BB was in raptures, wide-eyed and excited; it wasn’t hard to tell that Poe never climbed his own furniture.

“It’s fine,” she said, and managed to scramble up onto the bookshelf without knocking any of the knick-knacks on it down. She sat there, daintily perched, and peered at the ceiling.

“I have to go take dinner out of the oven,” Finn said. “Come down when you’re finished.”

“Okay,” she said, climbing carefully to her feet on top of the tall bookshelf.

Finn rolled his eyes, and went down the stairs. While he was investigating the casserole, he heard the outside door of the building open and close. He paused, straightening up. Surely it was the writer lady in the front apartment. He listened for a moment. If it was Poe, he’d probably react with alarm to going into his apartment and finding a woman on top of his bookshelf.

There were no audible sounds of alarm, so Finn relaxed, set the table, poured the drinks, and finally decided that Rey wasn’t going to come down on her own, so he went up to get her. “I told you,” he said, opening the door, “to come dow— oh.”

Poe was standing in the middle of his living room, overnight bag still over his shoulder, hands on hips, and Rey was still on top of the bookshelf. “Hi,” Poe said.

“Hi,” Rey said.

“We were petting the cats,” Finn said, mortified.

“And reading books,” Rey clarified.

“You said you’d be back late!” Finn went on.

“I figured the people I was riding with would want to spend the whole day in the city,” Poe said, “but they didn’t want to, so we came home.” He gestured. “I met Rey.”

“I hope she had a good explanation why she’s climbing your furniture,” Finn said. “I asked her to come down and she wouldn’t.”

“She’s checking for electronic surveillance,” Poe said. “I can’t blame her, I’ve done the same. I’m more impressed that she put the router back together when I told her it was clear.”

“I still want to look at this filter,” Rey said, holding up something small between her thumb and forefinger. She stowed it in a pocket somewhere, and nimbly climbed down the bookshelf. Poe cringed, but she landed lightly and dusted her hands off.

“I already checked,” Poe said.

Rey squinted suspiciously at him, circling closer. Poe held his hand out. “Nice to meet you, by the way.”

She shook his hand. “Nice to meet you,” she said. “How would you know what electronic surveillance devices look like?”

“I’ve used them,” Poe said. “I used to be involved in covert operations.”

“Oh right,” she said, lighting up. “That’s right. I forgot.” She leaned in. “You need to tell me everything you know about Kylo Ren.”

“I can’t do that,” Poe said.

“Nonsense,” she said.

Finn cleared his throat. “I made dinner,” he said. “There’s enough, if you want to join us, Poe, but I don’t actually have a third plate.”

Poe laughed. “I can bring my own plate,” he said. “I’d love to join you. Should I bring anything to go along with it?”

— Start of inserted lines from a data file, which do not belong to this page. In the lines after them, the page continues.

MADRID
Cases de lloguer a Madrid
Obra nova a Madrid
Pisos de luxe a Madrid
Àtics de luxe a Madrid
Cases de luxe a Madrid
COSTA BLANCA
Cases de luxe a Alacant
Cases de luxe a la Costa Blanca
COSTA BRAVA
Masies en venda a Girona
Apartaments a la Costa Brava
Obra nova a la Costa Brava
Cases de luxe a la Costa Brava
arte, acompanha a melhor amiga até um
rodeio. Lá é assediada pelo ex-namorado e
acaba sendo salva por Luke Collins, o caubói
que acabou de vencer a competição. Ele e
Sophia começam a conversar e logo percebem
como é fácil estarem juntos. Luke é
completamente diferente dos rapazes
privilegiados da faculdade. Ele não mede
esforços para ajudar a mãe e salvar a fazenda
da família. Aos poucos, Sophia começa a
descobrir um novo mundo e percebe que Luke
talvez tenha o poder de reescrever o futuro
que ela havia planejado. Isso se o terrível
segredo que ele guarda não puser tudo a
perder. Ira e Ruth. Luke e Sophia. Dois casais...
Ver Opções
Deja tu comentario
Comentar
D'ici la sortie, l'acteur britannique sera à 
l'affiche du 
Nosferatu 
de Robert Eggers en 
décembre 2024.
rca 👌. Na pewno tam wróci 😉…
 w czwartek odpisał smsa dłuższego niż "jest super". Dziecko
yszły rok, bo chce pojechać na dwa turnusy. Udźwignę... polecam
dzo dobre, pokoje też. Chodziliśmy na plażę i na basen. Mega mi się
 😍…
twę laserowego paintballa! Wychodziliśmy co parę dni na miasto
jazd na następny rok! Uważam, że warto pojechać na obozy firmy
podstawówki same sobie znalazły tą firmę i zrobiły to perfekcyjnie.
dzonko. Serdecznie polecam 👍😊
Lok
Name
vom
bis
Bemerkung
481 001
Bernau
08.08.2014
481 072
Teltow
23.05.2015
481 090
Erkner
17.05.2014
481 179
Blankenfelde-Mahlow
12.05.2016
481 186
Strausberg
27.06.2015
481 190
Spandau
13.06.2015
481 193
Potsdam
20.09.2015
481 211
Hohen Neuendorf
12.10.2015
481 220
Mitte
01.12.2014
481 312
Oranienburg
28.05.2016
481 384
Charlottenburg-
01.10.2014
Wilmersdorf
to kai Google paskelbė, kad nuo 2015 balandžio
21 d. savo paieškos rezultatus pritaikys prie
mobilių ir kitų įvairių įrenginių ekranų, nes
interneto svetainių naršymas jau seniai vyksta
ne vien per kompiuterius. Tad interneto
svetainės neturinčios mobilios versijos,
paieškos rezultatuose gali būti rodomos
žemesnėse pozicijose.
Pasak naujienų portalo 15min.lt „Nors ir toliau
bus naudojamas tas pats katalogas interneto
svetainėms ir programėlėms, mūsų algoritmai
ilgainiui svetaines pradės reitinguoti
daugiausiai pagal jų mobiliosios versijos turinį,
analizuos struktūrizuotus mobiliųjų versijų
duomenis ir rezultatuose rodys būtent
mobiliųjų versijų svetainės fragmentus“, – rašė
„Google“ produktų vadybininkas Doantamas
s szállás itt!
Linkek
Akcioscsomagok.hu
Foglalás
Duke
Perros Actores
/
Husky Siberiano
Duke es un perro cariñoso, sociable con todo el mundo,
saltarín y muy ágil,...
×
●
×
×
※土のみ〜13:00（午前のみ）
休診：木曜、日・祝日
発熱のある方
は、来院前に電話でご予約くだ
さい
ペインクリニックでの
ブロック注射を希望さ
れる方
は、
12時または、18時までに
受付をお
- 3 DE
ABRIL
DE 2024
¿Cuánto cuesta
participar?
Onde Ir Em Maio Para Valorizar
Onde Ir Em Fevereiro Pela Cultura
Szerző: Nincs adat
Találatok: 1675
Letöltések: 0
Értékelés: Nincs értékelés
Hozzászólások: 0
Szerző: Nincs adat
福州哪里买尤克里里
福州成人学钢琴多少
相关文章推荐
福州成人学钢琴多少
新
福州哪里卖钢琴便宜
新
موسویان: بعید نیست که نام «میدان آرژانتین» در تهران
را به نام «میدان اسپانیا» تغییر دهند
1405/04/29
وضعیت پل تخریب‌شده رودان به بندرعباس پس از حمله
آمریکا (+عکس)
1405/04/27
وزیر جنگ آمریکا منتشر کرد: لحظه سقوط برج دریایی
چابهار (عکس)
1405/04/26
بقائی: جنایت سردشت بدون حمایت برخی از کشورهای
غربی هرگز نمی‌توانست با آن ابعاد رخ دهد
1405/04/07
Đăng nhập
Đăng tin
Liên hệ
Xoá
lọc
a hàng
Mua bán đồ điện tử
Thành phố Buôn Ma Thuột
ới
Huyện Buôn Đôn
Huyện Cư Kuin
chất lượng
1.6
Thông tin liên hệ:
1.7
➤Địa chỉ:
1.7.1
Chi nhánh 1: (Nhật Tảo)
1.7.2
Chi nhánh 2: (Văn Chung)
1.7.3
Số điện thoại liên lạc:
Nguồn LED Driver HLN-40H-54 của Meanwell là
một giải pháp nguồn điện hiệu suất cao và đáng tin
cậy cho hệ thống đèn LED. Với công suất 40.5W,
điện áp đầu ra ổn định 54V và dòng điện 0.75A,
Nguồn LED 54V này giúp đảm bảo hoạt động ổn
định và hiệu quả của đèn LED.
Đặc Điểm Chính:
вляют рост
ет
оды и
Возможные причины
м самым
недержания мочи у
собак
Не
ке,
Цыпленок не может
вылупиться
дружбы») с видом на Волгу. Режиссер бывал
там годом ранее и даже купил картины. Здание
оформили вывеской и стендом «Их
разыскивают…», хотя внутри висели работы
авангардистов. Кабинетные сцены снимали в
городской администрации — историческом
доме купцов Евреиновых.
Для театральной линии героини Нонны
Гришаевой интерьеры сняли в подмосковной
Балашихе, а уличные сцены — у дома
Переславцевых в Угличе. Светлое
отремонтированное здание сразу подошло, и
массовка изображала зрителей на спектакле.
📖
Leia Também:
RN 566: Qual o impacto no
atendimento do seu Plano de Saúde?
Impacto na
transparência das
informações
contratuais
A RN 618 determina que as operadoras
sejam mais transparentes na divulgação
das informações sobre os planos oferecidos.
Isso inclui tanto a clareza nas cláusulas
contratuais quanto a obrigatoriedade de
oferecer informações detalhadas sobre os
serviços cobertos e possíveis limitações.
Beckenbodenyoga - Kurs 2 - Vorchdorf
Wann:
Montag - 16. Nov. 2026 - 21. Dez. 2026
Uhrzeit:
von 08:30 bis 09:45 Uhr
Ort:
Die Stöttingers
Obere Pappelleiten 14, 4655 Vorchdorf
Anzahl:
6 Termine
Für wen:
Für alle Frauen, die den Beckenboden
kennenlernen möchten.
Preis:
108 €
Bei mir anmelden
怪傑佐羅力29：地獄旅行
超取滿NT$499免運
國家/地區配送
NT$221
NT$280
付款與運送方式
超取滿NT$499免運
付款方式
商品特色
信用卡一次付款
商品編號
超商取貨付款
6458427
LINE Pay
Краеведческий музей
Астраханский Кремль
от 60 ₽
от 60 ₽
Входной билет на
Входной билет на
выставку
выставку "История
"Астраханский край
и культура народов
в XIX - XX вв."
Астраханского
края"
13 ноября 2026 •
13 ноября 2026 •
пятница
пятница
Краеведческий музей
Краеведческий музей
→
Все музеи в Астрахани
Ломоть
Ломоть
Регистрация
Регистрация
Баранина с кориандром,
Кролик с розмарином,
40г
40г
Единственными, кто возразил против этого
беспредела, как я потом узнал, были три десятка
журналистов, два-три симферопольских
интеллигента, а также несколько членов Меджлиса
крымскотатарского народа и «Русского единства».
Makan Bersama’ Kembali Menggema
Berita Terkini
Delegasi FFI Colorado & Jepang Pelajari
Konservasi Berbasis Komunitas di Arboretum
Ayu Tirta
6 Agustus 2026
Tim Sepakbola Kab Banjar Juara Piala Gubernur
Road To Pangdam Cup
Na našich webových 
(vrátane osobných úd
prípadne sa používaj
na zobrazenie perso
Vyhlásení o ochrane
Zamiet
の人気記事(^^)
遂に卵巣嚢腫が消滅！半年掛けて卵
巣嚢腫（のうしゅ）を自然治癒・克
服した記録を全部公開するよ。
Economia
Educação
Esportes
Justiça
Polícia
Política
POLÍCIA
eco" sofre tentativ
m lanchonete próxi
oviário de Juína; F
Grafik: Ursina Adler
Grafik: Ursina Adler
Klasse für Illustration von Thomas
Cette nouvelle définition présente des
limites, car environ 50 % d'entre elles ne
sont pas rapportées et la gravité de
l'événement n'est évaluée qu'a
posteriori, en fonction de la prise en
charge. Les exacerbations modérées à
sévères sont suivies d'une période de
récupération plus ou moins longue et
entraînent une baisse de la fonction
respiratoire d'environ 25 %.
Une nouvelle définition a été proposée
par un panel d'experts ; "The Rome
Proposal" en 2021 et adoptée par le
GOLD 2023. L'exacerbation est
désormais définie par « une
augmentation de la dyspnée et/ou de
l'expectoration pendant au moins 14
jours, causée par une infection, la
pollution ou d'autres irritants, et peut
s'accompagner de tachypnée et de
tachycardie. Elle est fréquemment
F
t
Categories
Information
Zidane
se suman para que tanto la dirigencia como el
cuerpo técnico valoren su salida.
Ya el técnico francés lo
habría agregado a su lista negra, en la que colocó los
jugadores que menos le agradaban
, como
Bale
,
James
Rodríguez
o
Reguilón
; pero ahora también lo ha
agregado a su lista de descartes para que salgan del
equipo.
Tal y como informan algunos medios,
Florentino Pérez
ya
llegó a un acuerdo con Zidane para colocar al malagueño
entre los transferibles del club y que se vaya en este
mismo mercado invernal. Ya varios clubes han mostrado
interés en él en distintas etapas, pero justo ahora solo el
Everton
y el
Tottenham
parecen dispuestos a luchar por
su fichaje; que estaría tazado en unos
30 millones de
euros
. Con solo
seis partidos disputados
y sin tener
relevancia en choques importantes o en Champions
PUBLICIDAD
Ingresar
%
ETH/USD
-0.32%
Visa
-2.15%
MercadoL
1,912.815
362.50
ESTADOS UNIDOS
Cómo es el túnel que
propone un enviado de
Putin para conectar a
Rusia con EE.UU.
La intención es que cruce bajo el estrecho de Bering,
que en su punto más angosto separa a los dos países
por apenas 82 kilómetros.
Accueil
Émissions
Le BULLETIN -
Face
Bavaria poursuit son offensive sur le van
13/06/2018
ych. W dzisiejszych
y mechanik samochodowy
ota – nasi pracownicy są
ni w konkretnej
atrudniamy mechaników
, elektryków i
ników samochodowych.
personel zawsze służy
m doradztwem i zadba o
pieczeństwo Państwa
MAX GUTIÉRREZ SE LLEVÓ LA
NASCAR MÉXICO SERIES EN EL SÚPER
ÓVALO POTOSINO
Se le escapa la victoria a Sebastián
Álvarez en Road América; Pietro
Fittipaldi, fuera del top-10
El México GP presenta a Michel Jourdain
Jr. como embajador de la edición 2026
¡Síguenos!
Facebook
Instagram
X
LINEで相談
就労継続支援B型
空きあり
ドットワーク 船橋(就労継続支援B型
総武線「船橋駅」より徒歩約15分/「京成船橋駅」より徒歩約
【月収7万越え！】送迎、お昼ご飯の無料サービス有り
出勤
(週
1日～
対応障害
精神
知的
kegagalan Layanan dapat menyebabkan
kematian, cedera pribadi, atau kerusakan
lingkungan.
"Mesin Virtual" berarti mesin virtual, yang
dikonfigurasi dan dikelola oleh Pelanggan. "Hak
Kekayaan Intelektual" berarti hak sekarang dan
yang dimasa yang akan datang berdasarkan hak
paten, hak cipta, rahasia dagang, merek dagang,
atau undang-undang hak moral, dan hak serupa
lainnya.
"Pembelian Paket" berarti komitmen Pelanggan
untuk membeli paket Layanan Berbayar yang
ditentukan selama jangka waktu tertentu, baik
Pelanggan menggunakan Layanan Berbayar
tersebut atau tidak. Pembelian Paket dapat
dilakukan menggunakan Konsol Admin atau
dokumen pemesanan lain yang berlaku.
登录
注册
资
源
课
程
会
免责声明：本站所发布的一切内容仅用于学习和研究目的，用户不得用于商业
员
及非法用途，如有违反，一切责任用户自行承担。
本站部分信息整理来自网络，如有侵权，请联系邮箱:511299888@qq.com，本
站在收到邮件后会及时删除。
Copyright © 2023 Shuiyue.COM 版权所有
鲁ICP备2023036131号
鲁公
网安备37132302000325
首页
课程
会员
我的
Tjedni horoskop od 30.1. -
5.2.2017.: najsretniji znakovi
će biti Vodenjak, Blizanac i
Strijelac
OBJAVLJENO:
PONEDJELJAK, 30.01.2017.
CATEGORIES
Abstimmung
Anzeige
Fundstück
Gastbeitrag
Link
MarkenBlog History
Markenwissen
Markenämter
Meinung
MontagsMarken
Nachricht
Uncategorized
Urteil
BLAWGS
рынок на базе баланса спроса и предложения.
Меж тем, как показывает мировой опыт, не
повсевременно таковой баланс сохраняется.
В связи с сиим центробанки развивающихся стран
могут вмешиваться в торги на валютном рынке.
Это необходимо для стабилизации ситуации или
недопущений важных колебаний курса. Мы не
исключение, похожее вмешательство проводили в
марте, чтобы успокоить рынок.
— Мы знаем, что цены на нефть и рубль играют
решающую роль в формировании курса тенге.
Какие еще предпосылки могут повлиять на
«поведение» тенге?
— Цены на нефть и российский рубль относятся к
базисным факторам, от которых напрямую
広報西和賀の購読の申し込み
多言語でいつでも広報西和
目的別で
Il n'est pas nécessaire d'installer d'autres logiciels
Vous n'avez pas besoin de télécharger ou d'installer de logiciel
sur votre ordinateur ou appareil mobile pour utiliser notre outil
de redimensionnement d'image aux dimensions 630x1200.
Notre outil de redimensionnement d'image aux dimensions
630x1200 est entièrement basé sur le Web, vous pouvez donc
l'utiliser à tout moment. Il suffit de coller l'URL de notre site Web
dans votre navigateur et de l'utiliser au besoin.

“No,” Finn said, frowning in confusion, “I made a whole meal.”

“I just mean— it’s polite, if someone invites you to dinner, to offer to bring something, like dessert or drinks.”

“Oh,” Finn said. “But you made me dinner the other night and I didn’t offer anything.”

“That’s all right,” Poe said, “it’s not required. It’s just a polite thing to offer, if it strikes you.” He pulled his shoulder bag off and walked farther into the apartment, tossing the bag into the bedroom. “Hi, Artoo,” he said. “Nice to know you missed me.” He went over to the kitchen, and looked in the freezer. “Like, I happen to have a box of ice cream sandwiches, which I could contribute as dessert, and I don’t have a whole six-pack of beer but I have three beers, so that would make dinner more festive, unless you had other plans?”

“I don’t,” Finn said.

“I love ice cream sandwiches,” Rey said.

“Then I’ll bring them,” Poe said, smiling, and Finn smiled back like an idiot.

Rey was watching them both narrowly. She accepted a beer when Poe handed it to her, and the three of them trooped down to Finn’s apartment.

 

“No,” Rey said, after a perfectly lovely dinner during which Poe had absolutely no difficulty adjusting to her unusually abrupt conversational style and seemed utterly unfazed to have met her while she was climbing his furniture, “I have to go home immediately, and on my own.” Finn often walked her home, but not always; this would not have seemed at all strange except that she fixed Poe with a very pointed look.

“What’s that mean?” Finn asked.

“Nothing,” Rey said, fixing him with a pointed look in turn.

Finn sighed, and slumped down in his seat. “I hope the conversation you had in my absence was productive,” he said.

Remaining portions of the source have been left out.